The twenty menu words and phrases most correlated with low proportional housing expense (the bluer dots) areas:
1. tortilla, 2. cream-sauce, 3. red-onion, 4. thai, 5. your-choice, 6. jumbo, 7. crisp, 8. sauce-and, 9. salads, 10. oz, 11. italian, 12. crusted, 13. stuffed, 14. marinara, 15. broccoli, 16. egg, 17. scallops, 18. roast, 19. lemon, 20. bean
Several of these words of phrases are associated with ethnic cuisines (i.e. “thai” and “tortilla”), and others emphasize portion size (i.e. “jumbo” and “oz” for ounce). Restaurants in high proportional housing expense areas (greener dots) tend to include the following words and phrases on their menus:
1. clams, 2. con, 3. organic, 4. mango, 5. tofu, 6. spices, 7. eggplant, 8. tomato-sauce, 9. cooked, 10. artichoke, 11. eggs, 12. toast, 13. roll, 14. day, 15. french-fries, 16. duck, 17. seasonal, 18. oil, 19. steamed, 20. lunch, 21. chips, 22. salsa, 23. baby, 24. arugula, 25. red, 26. braised, 27. grilled, 28. chocolate, 29. avocado, 30. dressing
These words reflect healthier or more expensive food preparation (i.e. “grilled” or “steamed”), as well as more exotic ingredients (i.e. “mango” and “clams”). Also, seasonal and organic menus are associated with low proportional housing expense. The word “con” turns up as a counter-example for Latin American cuisine, as in “con huevos” or “chili con queso”.
Food Crystal Ball
This sort of model for restaurant menus could also be used for forecasting, to statistically predict the sort of food that will be more successful in a particular neighborhood. This predictive power would be bolstered by the fact that the population of menus has a survivorship bias, because failed or struggling restaurants are less likely to post their menus online.

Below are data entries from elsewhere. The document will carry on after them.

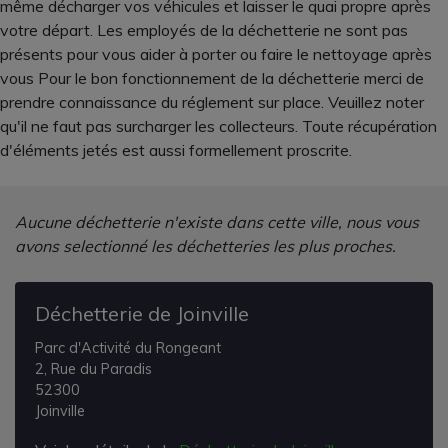
même décharger vos véhicules et laisser le quai propre après
votre départ. Les employés de la déchetterie ne sont pas
présents pour vous aider à porter ou faire le nettoyage après
vous Pour le bon fonctionnement de la déchetterie merci de
prendre connaissance du réglement sur place. Veuillez noter
qu'il ne faut pas surcharger les collecteurs. Toute récupération
d'éléments jetés est aussi formellement proscrite.
Aucune déchetterie n'existe dans cette ville, nous vous
avons selectionné les déchetteries les plus proches.
Déchetterie de Joinville
Parc d'Activité du Rongeant
2, Rue du Paradis
52300
Joinville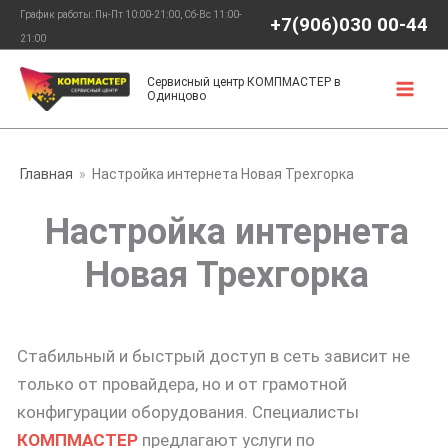
Перейти
График работы: Пн-Пт 10:00-21:00, Сб-Вс 11:00-
+7(906)030 00-44
к
21:00
содержимому
Сервисный центр КОМПМАСТЕР в
Одинцово
Главная
Настройка интернета Новая Трехгорка
Настройка интернета
Новая Трехгорка
Стабильный и быстрый доступ в сеть зависит не
только от провайдера, но и от грамотной
конфигурации оборудования. Специалисты
КОМПМАСТЕР
предлагают услуги по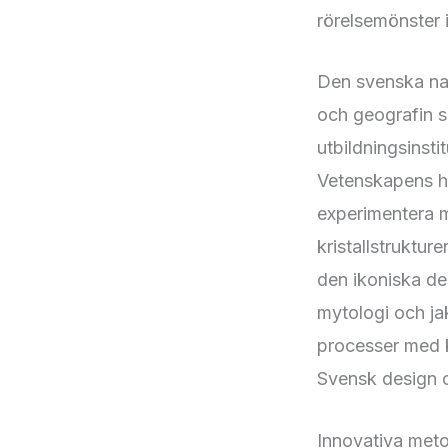
rörelsemönster i
Den svenska nat
och geografin s
utbildningsinst
Vetenskapens h
experimentera m
kristallstruktur
den ikoniska de
mytologi och ja
processer med k
Svensk design o
Innovativa metod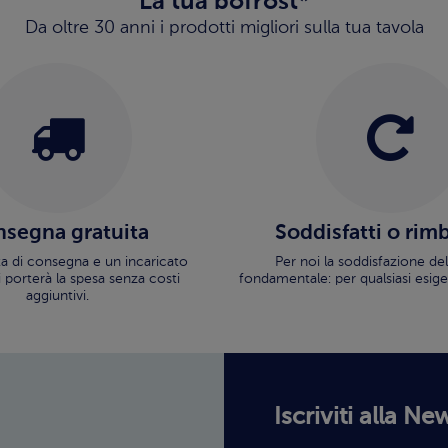
La tua bofrost*
Da oltre 30 anni i prodotti migliori sulla tua tavola
segna gratuita
Soddisfatti o rim
ata di consegna e un incaricato
Per noi la soddisfazione del
i porterà la spesa senza costi
fondamentale: per qualsiasi esige
aggiuntivi.
Iscriviti alla Ne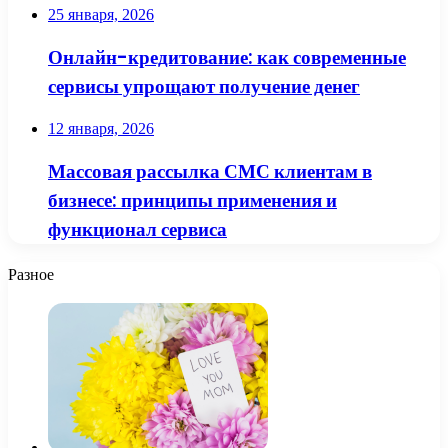
25 января, 2026
Онлайн-кредитование: как современные
сервисы упрощают получение денег
12 января, 2026
Массовая рассылка СМС клиентам в
бизнесе: принципы применения и
функционал сервиса
Разное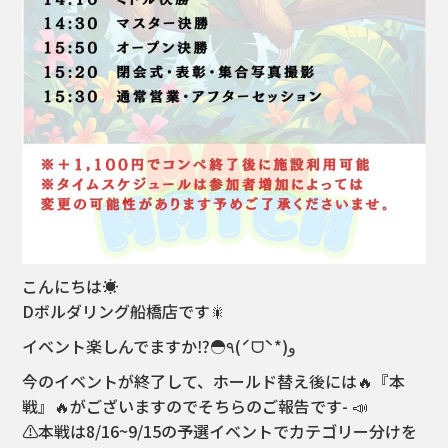
こんにちは☀️
Dボルダリング船橋店です🎇
イベント楽しんでますか⁉️◓٩(ˊᗜˋ*)و
今のイベントが終了して、ホールド替え後には🔥『本
戦』🔥がございますのでそちらのご報告です- 📣
⚠️本戦は8/16~9/15の予選イベントでカテゴリー分けを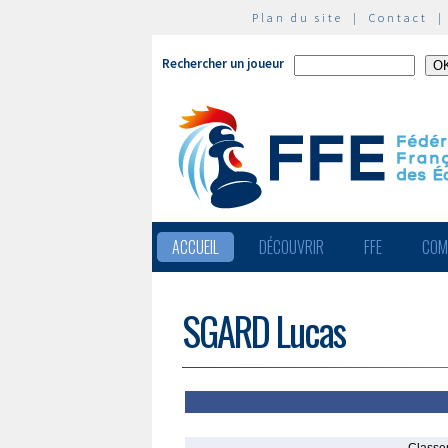
Plan du site
|
Contact
Rechercher un joueur
ACCUEIL
DÉCOUVRIR
FFE
COM
SGARD Lucas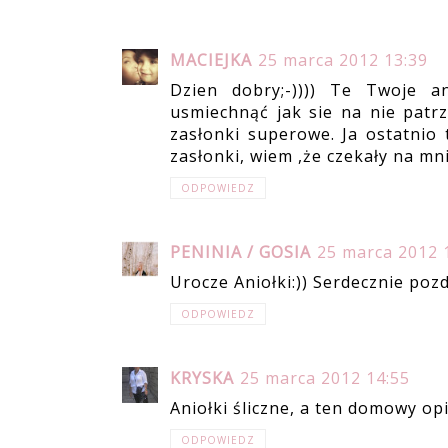
MACIEJKA
25 marca 2012 13:39
Dzien dobry;-)))) Te Twoje a
usmiechnąć jak sie na nie patrz
zasłonki superowe. Ja ostatnio
zasłonki, wiem ,że czekały na 
ODPOWIEDZ
PENINIA / GOSIA
25 marca 2012 
Urocze Aniołki:)) Serdecznie po
ODPOWIEDZ
KRYSKA
25 marca 2012 14:55
Aniołki śliczne, a ten domowy o
ODPOWIEDZ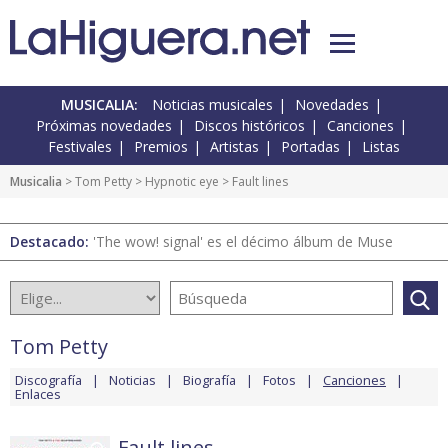
MUSICALIA:
Noticias musicales
Novedades
Próximas novedades
Discos históricos
Canciones
Festivales
Premios
Artistas
Portadas
Listas
Musicalia
>
Tom Petty
>
Hypnotic eye
> Fault lines
Destacado:
'The wow! signal' es el décimo álbum de Muse
Tom Petty
Discografía
Noticias
Biografía
Fotos
Canciones
Enlaces
Fault lines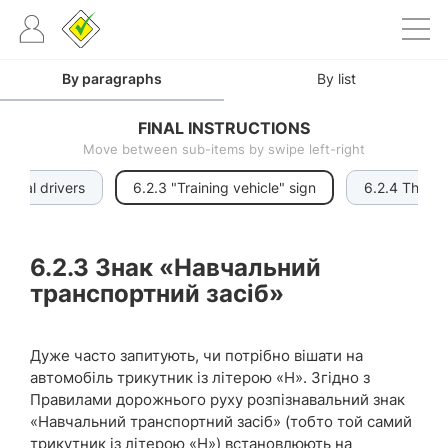
By paragraphs
By list
FINAL INSTRUCTIONS
Move between sub-items by swipe left-right
ntical drivers
6.2.3 "Training vehicle" sign
6.2.4 The art
6.2.3
Знак «Навчальний
транспортний засіб»
Дуже часто запитують, чи потрібно вішати на
автомобіль трикутник із літерою «Н». Згідно з
Правилами дорожнього руху розпізнавальний знак
«Навчальний транспортний засіб» (тобто той самий
трикутник із літерою «Н») встановлюють на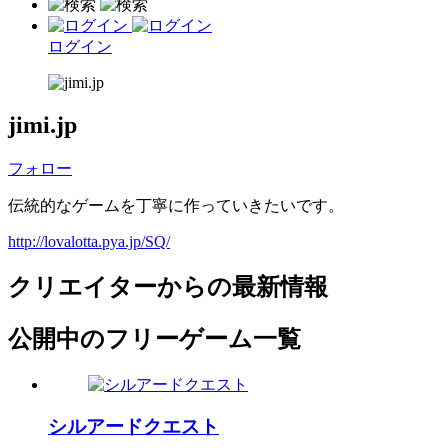
ログイン
jimi.jp
フォロー
伝統的なゲームを丁寧に作っていきたいです。
http://lovalotta.pya.jp/SQ/
クリエイターからの最新情報
公開中のフリーゲーム一覧
シルアードクエスト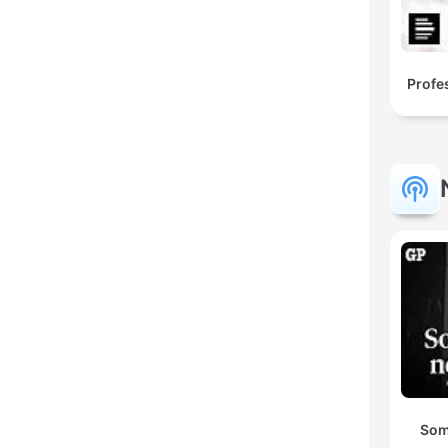
Profe
Som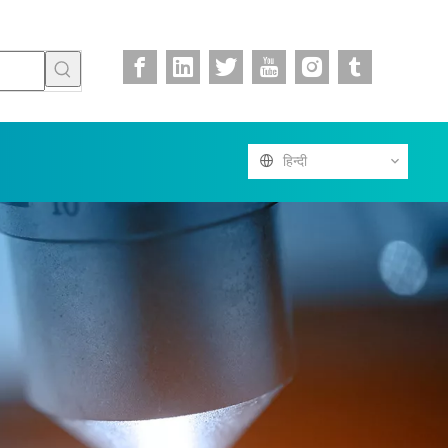
हिन्दी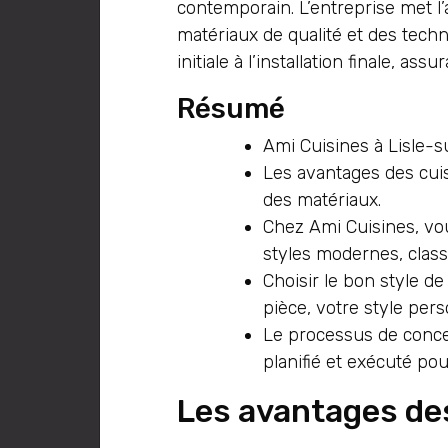
contemporain. L’entreprise met l’
matériaux de qualité et des techn
initiale à l’installation finale, a
Résumé
Ami Cuisines à Lisle-s
Les avantages des cuisi
des matériaux.
Chez Ami Cuisines, vou
styles modernes, clas
Choisir le bon style d
pièce, votre style per
Le processus de conce
planifié et exécuté pour
Les avantages de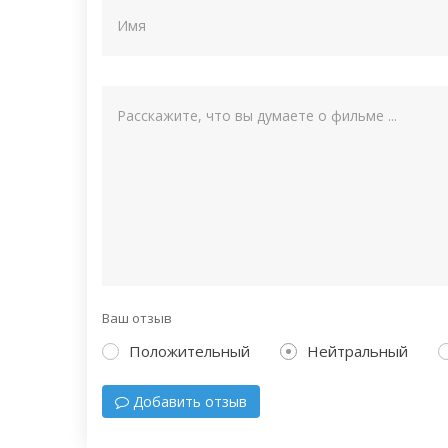
Ваш отзыв
Положительный
Нейтральный
Добавить отзыв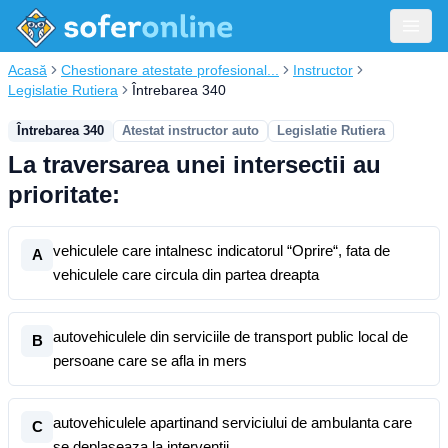
Acasă
Chestionare atestate profesional...
Instructor
Legislatie Rutiera
Întrebarea 340
Întrebarea 340
Atestat instructor auto
Legislatie Rutiera
La traversarea unei intersectii au
prioritate:
vehiculele care intalnesc indicatorul “Oprire“, fata de
A
vehiculele care circula din partea dreapta
autovehiculele din serviciile de transport public local de
B
persoane care se afla in mers
autovehiculele apartinand serviciului de ambulanta care
C
se deplaseaza la interventii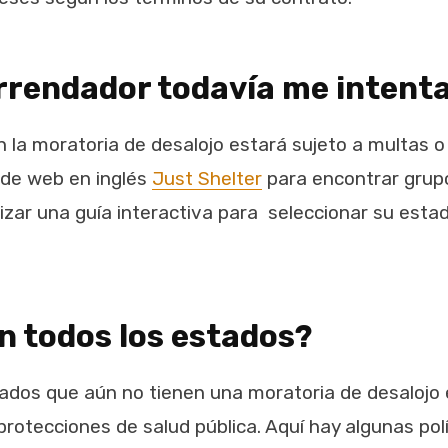
rrendador todavía me intenta
 la moratoria de desalojo estará sujeto a multas 
a de web en inglés
Just Shelter
para encontrar grupo
lizar una guía interactiva para seleccionar su estad
en todos los estados?
stados que aún no tienen una moratoria de desalojo 
rotecciones de salud pública. Aquí hay algunas polí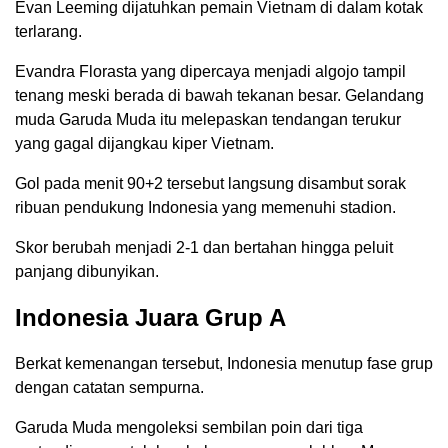
Evan Leeming dijatuhkan pemain Vietnam di dalam kotak
terlarang.
Evandra Florasta yang dipercaya menjadi algojo tampil
tenang meski berada di bawah tekanan besar. Gelandang
muda Garuda Muda itu melepaskan tendangan terukur
yang gagal dijangkau kiper Vietnam.
Gol pada menit 90+2 tersebut langsung disambut sorak
ribuan pendukung Indonesia yang memenuhi stadion.
Skor berubah menjadi 2-1 dan bertahan hingga peluit
panjang dibunyikan.
Indonesia Juara Grup A
Berkat kemenangan tersebut, Indonesia menutup fase grup
dengan catatan sempurna.
Garuda Muda mengoleksi sembilan poin dari tiga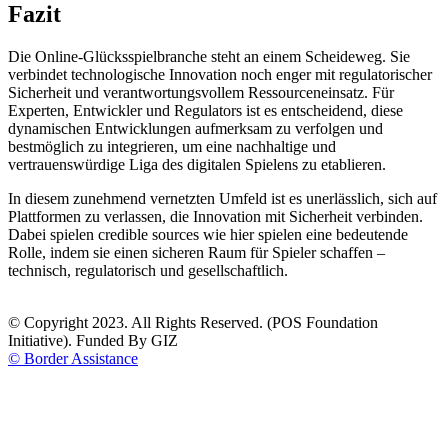
Fazit
Die Online-Glücksspielbranche steht an einem Scheideweg. Sie
verbindet technologische Innovation noch enger mit regulatorischer
Sicherheit und verantwortungsvollem Ressourceneinsatz. Für
Experten, Entwickler und Regulators ist es entscheidend, diese
dynamischen Entwicklungen aufmerksam zu verfolgen und
bestmöglich zu integrieren, um eine nachhaltige und
vertrauenswürdige Liga des digitalen Spielens zu etablieren.
In diesem zunehmend vernetzten Umfeld ist es unerlässlich, sich auf
Plattformen zu verlassen, die Innovation mit Sicherheit verbinden.
Dabei spielen credible sources wie hier spielen eine bedeutende
Rolle, indem sie einen sicheren Raum für Spieler schaffen –
technisch, regulatorisch und gesellschaftlich.
© Copyright 2023. All Rights Reserved. (POS Foundation
Initiative). Funded By GIZ
© Border Assistance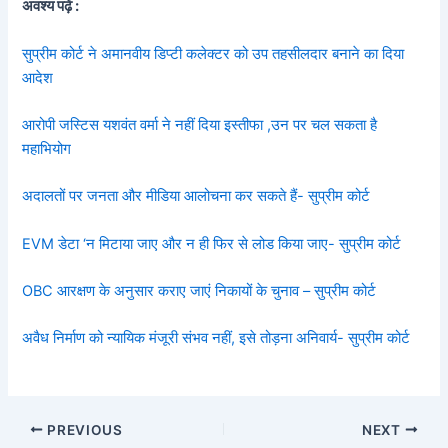
अवश्य पढ़ें :
सुप्रीम कोर्ट ने अमानवीय डिप्टी कलेक्टर को उप तहसीलदार बनाने का दिया
आदेश
आरोपी जस्टिस यशवंत वर्मा ने नहीं दिया इस्तीफा ,उन पर चल सकता है
महाभियोग
अदालतों पर जनता और मीडिया आलोचना कर सकते हैं- सुप्रीम कोर्ट
EVM डेटा ‘न मिटाया जाए और न ही फिर से लोड किया जाए- सुप्रीम कोर्ट
OBC आरक्षण के अनुसार कराए जाएं निकायों के चुनाव – सुप्रीम कोर्ट
अवैध निर्माण को न्यायिक मंजूरी संभव नहीं, इसे तोड़ना अनिवार्य- सुप्रीम कोर्ट
PREVIOUS
NEXT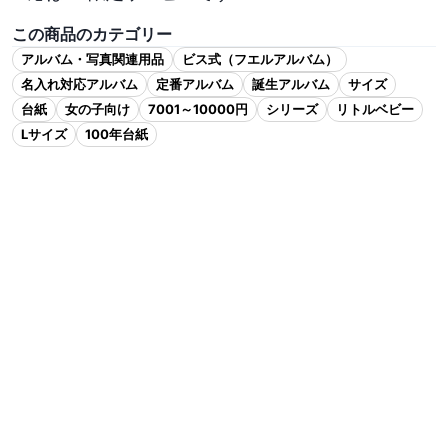
この商品のカテゴリー
アルバム・写真関連用品
ビス式（フエルアルバム）
名入れ対応アルバム
定番アルバム
誕生アルバム
サイズ
台紙
女の子向け
7001～10000円
シリーズ
リトルベビー
Lサイズ
100年台紙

This confirms my suspicion that housing expense is counter-intuitive when it comes to dining out. People who spend more of their income on housing in order to live in a desirable location have less disposable income, but these are the people who pay more for exotic ingredients and more expensive food preparation. Maybe these folks can’t afford to eat in their own neighborhood?